Präklusion von Einwendungen im Baugenehmigungsverfahren

Gericht

VGH Mannheim


Art der Entscheidung

Beschluss über Beschwerde


Datum

01. 04. 1998


Aktenzeichen

8 S 722/98


Leitsatz des Gerichts

  1. § 55 II 2 BadWürttBauO ist verfassungsmäßig.

  2. Die bloße Mitteilung des Angrenzers, daß er "Einspruch" gegen das Bauvorhaben erhebe, reicht nicht aus, um zu verhindern, daß er gem. § 55 II 2 BadWürttBauO mit seinen nicht fristgemäß vorgebrachten Einwendungen ausgeschlossen wird. Das Vorbringen muß vielmehr erkennen lassen, in welcher Hinsicht aus der Sicht des Angrenzers Bedenken gegen das Bauvorhaben bestehen. Das erfordert die Bezeichnung des verletzten Rechtsguts und eine zumindest grobe Darlegung der im einzelnen befürchteten Beeinträchtigungen.

  3. Gegenstand möglicher Einwendungen des Angrenzers ist das durch den Bauantrag gekennzeichnete Bauvorhaben. Der Umstand, daß die Baurechtsbehörde dem Bauherrn von einer seinem Vorhaben entgegenstehenden Vorschrift Befreiung erteilt, bedeutet daher nicht das Eintreten einer neuen, von der Präklusion nicht erfaßten Tatsache.

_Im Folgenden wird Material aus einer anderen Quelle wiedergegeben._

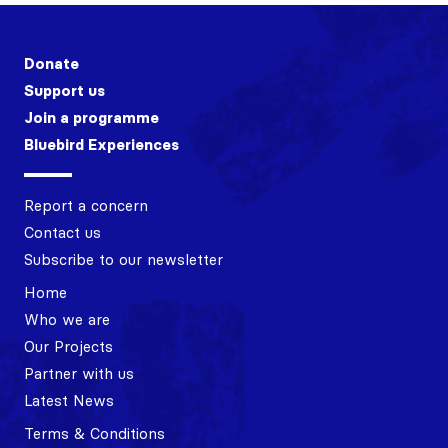
Donate
Support us
Join a programme
Bluebird Experiences
Report a concern
Contact us
Subscribe to our newsletter
Home
Who we are
Our Projects
Partner with us
Latest News
Terms & Conditions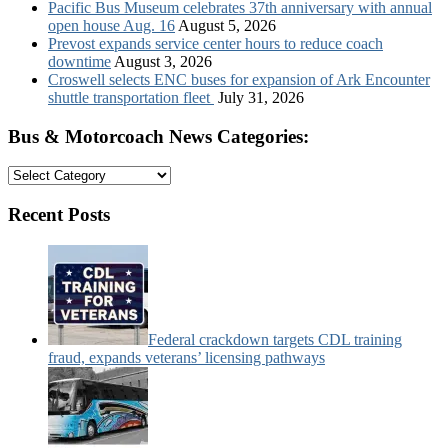
Pacific Bus Museum celebrates 37th anniversary with annual
open house Aug. 16
August 5, 2026
Prevost expands service center hours to reduce coach
downtime
August 3, 2026
Croswell selects ENC buses for expansion of Ark Encounter
shuttle transportation fleet
July 31, 2026
Bus & Motorcoach News Categories:
Bus
&
Motorcoach
Recent Posts
News
Categories:
Federal crackdown targets CDL training
fraud, expands veterans’ licensing pathways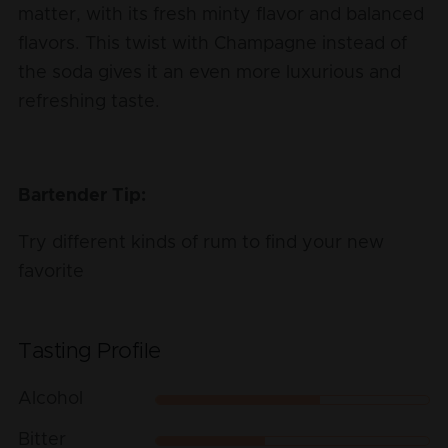
matter, with its fresh minty flavor and balanced
flavors. This twist with Champagne instead of
the soda gives it an even more luxurious and
refreshing taste.
Bartender Tip:
Try different kinds of rum to find your new
favorite
Tasting Profile
Alcohol
Bitter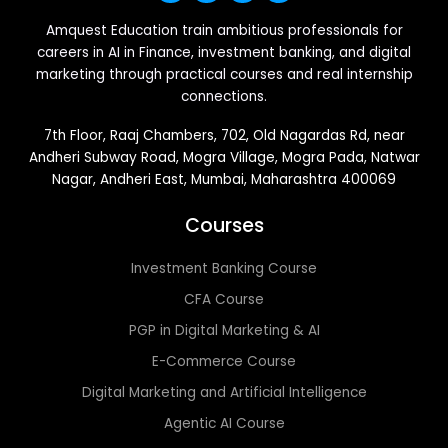
Amquest Education train ambitious professionals for
careers in AI in Finance, investment banking, and digital
marketing through practical courses and real internship
connections.
7th Floor, Raaj Chambers, 702, Old Nagardas Rd, near
Andheri Subway Road, Mogra Village, Mogra Pada, Natwar
Nagar, Andheri East, Mumbai, Maharashtra 400069
Courses
Investment Banking Course
CFA Course
PGP in Digital Marketing & AI
E-Commerce Course
Digital Marketing and Artificial Intelligence
Agentic AI Course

  4. Die nachträgliche Änderung des Bauantrags hat nicht in jedem Fall zur Folge, daß der mit dem Verstreichen der Einwendungsfrist verbundene Verlust der Abwehrrechte gegen das Vorhaben hinfällig wird. Eine solche Wirkung tritt vielmehr nur ein, wenn und soweit die Änderung des Bauantrags zu einer zusätzlichen Beeinträchtigung der Belange des Angrenzers führt.

Tatbestand


Auszüge aus dem Sachverhalt:

Die Anträge auf Zulassung der Beschwerde gegen den Beschluß des VG Stuttgart vom 10. 2. 1998 (13 K 6818/97) wurden abgelehnt.

Entscheidungsgründe


Auszüge aus den Gründen:

Die Anträge sind unbegründet. Die geltend gemachten Zulassungsgründe liegen nicht vor.

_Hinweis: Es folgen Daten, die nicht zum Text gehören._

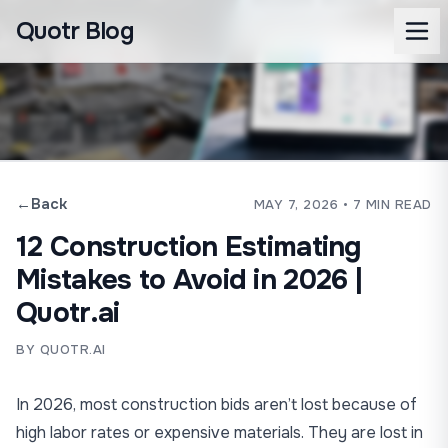
Quotr Blog
←
Back
MAY 7, 2026
• 7 MIN READ
12 Construction Estimating
Mistakes to Avoid in 2026 |
Quotr.ai
BY QUOTR.AI
In 2026, most construction bids aren’t lost because of
high labor rates or expensive materials. They are lost in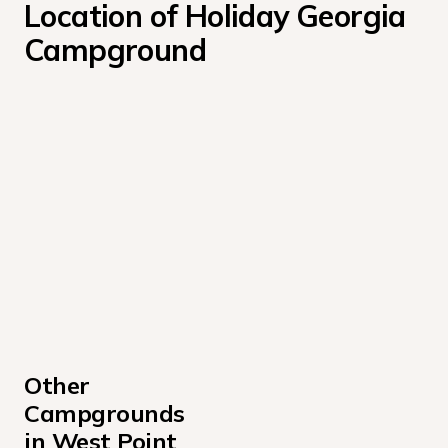
Location of Holiday Georgia 
Campground
Other 
Campgrounds 
in West Point 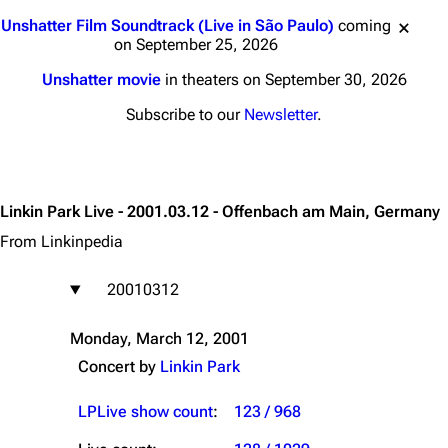
Jump to content
Unshatter Film Soundtrack (Live in São Paulo)
coming
on September 25, 2026
Unshatter movie
in theaters on September 30, 2026
Subscribe to our
Newsletter
.
Linkin Park Live - 2001.03.12 - Offenbach am Main, Germany
From Linkinpedia
20010312
Monday, March 12, 2001
Concert by
Linkin Park
LPLive show count
:
123 / 968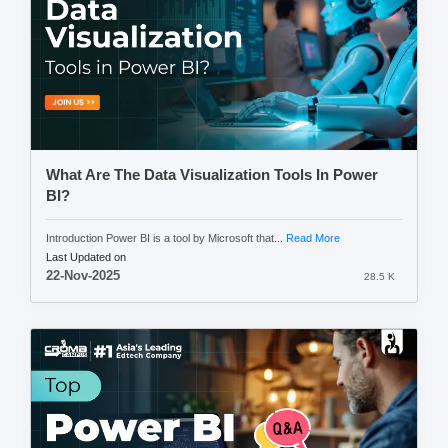
What Are The Data Visualization Tools In Power
BI?
Introduction Power BI is a tool by Microsoft that...
Read More
Last Updated on
22-Nov-2025
28.5 K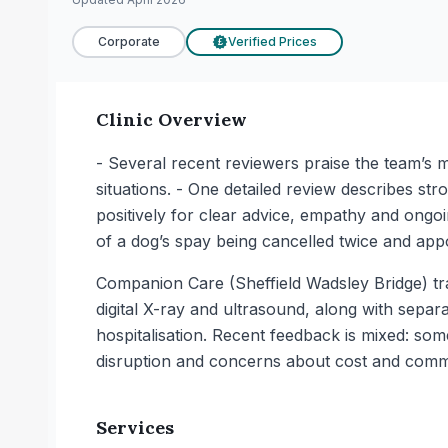
Corporate
Verified Prices
£
Clinic Overview
- Several recent reviewers praise the team’s ma
situations. - One detailed review describes st
positively for clear advice, empathy and ongo
of a dog’s spay being cancelled twice and ap
Companion Care (Sheffield Wadsley Bridge) trad
digital X-ray and ultrasound, along with separa
hospitalisation. Recent feedback is mixed: so
disruption and concerns about cost and comm
Services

1. Entgegen der Ansicht der Ast. bestehen an der Richtigkeit der Entscheidung des VG keine Zweifel. Das VG hat die Anträge der Ast., mit denen diese vorläufigen Rechtsschutz gegen die der Beigel. erteilte Baugenehmigung begehren, mit der Begründung zurückgewiesen, daß sie nicht innerhalb der Zweiwochenfrist des § 55 II 1 BadWürttBauO konkrete Einwendungen gegen das Bauvorhaben vorgebracht hätten und deshalb mit ihren Einwendungen ausgeschlossen seien. Dem ist uneingeschränkt zuzustimmen.

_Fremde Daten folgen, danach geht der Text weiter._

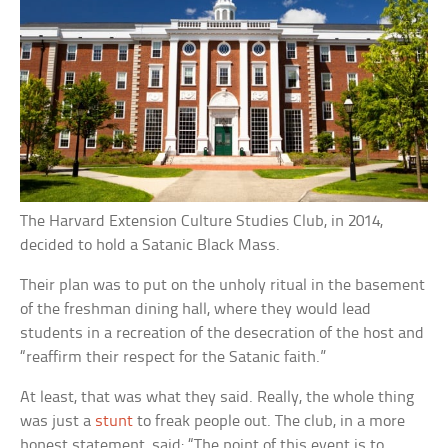
The Harvard Extension Culture Studies Club, in 2014,
decided to hold a Satanic Black Mass.
Their plan was to put on the unholy ritual in the basement
of the freshman dining hall, where they would lead
students in a recreation of the desecration of the host and
“reaffirm their respect for the Satanic faith.”
At least, that was what they said. Really, the whole thing
was just a
stunt
to freak people out. The club, in a more
honest statement, said: “The point of this event is to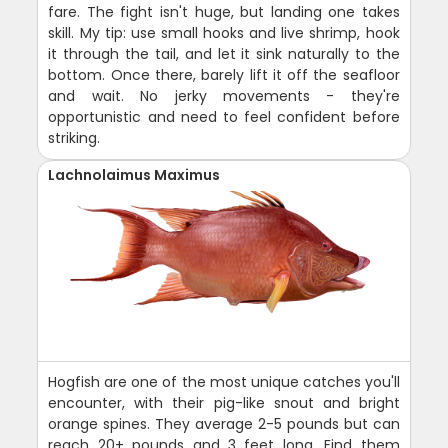
fare. The fight isn't huge, but landing one takes
skill. My tip: use small hooks and live shrimp, hook
it through the tail, and let it sink naturally to the
bottom. Once there, barely lift it off the seafloor
and wait. No jerky movements - they're
opportunistic and need to feel confident before
striking.
Lachnolaimus Maximus
Hogfish are one of the most unique catches you'll
encounter, with their pig-like snout and bright
orange spines. They average 2-5 pounds but can
reach 20+ pounds and 3 feet long. Find them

a) Nach § 55 II 2 BadWürttBauO werden die von dem Bauantrag durch Zustellung benachrichtigten Angrenzer mit allen Einwendungen ausgeschlossen, die sie nicht innerhalb von zwei Wochen nach Zustellung der Benachrichtigung bei der Gemeinde schriftlich oder zur Niederschrift vorgebracht haben. Das Gesetz bezeichnet diese Wirkung als materielle Präklusion und stellt damit klar, daß die betreffenden Personen nicht nur ihren Anspruch auf Behandlung ihrer Einwendungen verlieren, sondern sie diese auch in einem nachfolgenden Widerspruchs- oder Klageverfahren nicht mehr geltend machen können (vgl. die Begr. des GE, LT-Dr 11/5337, S. 115, zit. in Schenk, BadWürttBauO, S. 265). An der Verfassungsmäßigkeit dieser Vorschrift, für die es etliche Vorbilder in anderen Gesetzen (vgl. u.a. § 10 III 3 BImSchG, § 7 I 2 AtVfO, § 17 IV 1 FStrG, § 17 Nr. 5 S. 1 Halbs. 1 WaStrG, § 10 II 1 AEG, § 10 IV 1 LuftVG) gibt, ist nicht zu zweifeln (vgl. zur Verfassungsmäßigkeit der vergleichbaren Vorschriften in § 7 I 2 AtVfO und § 17 IV 1 FStrG BVerfGE 61, 82 (109ff.) = NJW 1982, 2173 = NVwZ 1982, 554 L; BVerwGE 60, 297 = NJW 1981, 359 und BVerwG, NVwZ 1997, 489).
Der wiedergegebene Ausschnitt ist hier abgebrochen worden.